Astounding as it may seem, by natural development, it appears our bodies (not our clothing) were design in many way to be self-cleansing.

Strange, I know. But just experienced it.



It was indeed mighty hot in Afar for the month I photographed in this extremely unique and remote part of our world.

From 9am till 4pm, the air and land was a searing skillet of heat. No shade except for the thorny wayone (Procopis) bush or a shadow cast by a large rock, natures sundial. There was no relenting till evening and even then the wind blew desert dust everywhere.

The National Geographic/VII Photo agency office, attached to a traditional Afar home. Perfect editing area, sheltered under a Noah Tent from the relentless hot sun of the Afar region.

During this time, I felt I’d become in a small way, Afari. My new Afar friends skin didn’t smell any different than my own, seeking comfort in the conformity. Yes, their clothing was a bit dirty but oddly enough, nowhere near as dirty as mine.

Most important, they were extremely proud with what few things they had. These are pastoralist, whose wealth and success is not measured by what type of car they drive, designer clothing they wear or latest gizmo that’s all the rage (most could care less about my MacBook Pro or even cameras. Only the iPhone struck their fancy because the screen was so bright, it could be used as a flashlight at night).

Value and self worth is based upon their livestock, which provide food and drunk (milk), the two main sustainments of life.

Does this mean the Afar’s do not want a better life?


Every human being seems naturally wired to seek improvements and a better life. The different has always been in having opportunity, a clean environment, education and freedom to choose.

For the Afar, such opportunities — most especially the environment — seems stacked against them.



Don’t let my kids read this story!

Like all children, the notion of being told to go take a bath is simply not in their lexicon till reaching the age where that hot guy or cute girl in the third row in science class begins to catch their fancy.

This was the view of my ceiling while sleeping three nights on the ground next to a wayone (Procopis) bush outside of families home in Haramfaf Bouri in Afar.
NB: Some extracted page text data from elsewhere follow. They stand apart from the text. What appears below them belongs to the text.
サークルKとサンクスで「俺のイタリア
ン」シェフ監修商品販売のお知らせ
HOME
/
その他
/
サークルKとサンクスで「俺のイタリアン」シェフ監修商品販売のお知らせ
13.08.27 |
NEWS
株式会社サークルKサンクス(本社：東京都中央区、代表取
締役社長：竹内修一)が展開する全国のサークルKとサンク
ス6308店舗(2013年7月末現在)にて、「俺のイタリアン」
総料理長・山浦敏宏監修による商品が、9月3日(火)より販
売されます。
Without electricity for hundreds of miles in any direction, the lanterns of the sky are spectacular, remind of just how small and insignificant I am.

No longer traveling or sleeping in the desert regions of Afar, out in the open under a staggering ceiling of stars, using a tent or in a truckers hotel with an alleged bathing stall that resembles an abandoned outhouse, it’s still incredibly hot here in Djibouti City.
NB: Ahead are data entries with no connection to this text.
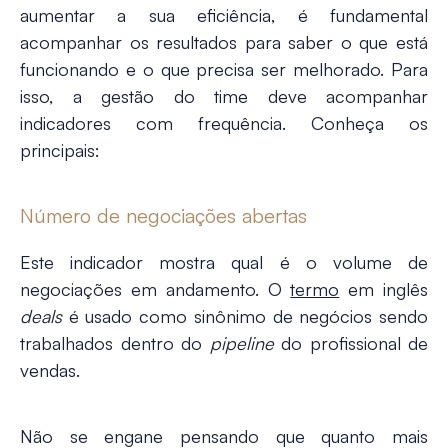
aumentar a sua eficiência, é fundamental
acompanhar os resultados para saber o que está
funcionando e o que precisa ser melhorado. Para
isso, a gestão do time deve acompanhar
indicadores com frequência. Conheça os
principais:
Número de negociações abertas
Este indicador mostra qual é o volume de
negociações em andamento. O
termo
em inglês
deals
é usado como sinônimo de negócios sendo
trabalhados dentro do
pipeline
do profissional de
vendas.
Não se engane pensando que quanto mais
My days now are spent wandering the streets with my wonderful new friend, Abdul, who is my driver/translator.

I very much miss my friend, Yonas Abiye, back in Ethiopia, however my friend and brilliant driver, Abdul, and I have hit it off as if known each other a lifetime. Here Abdul is navigating with me over an ancient lava field somewhere in central Djibouti.

Like in Afar, we’re avoiding the heat (translated into Photolingo: bad light), working a few mornings but heavily in the afternoons and well into the late evening when the vibrancy of the city is on display. There’s even air-conditioning in my simple windowless room at the Hotel Dar es Salam — although I can stay in basically any hotel in the city, I despise wasting even NG’s funds on characterless hotels costing hundreds of dollars a night just to rest my head for 6-8 hrs.

There’s even a communal shower down the hall, and can you believe it…it rains hot water.

Even a sit-down toilet.

Life is good.

Only thing missing is my family, whom I miss dearly.

By the way, yesterday  was my wife, Anastasia, and our 20th wedding anniversary.

Being on the road as much as I am, it sure helps having a partner who understand what we do — and she’s put up with me for 20 years! Sending love from the desert yesterday on our wedding anniversary from the outskirts of Djibouti back to the Berkshires of western Massachusetts.

HAPPY ANNIVERSARY — and I promise you that in a few weeks time I’ll returned to the Berkshires all showered, in a clean pair of clothing!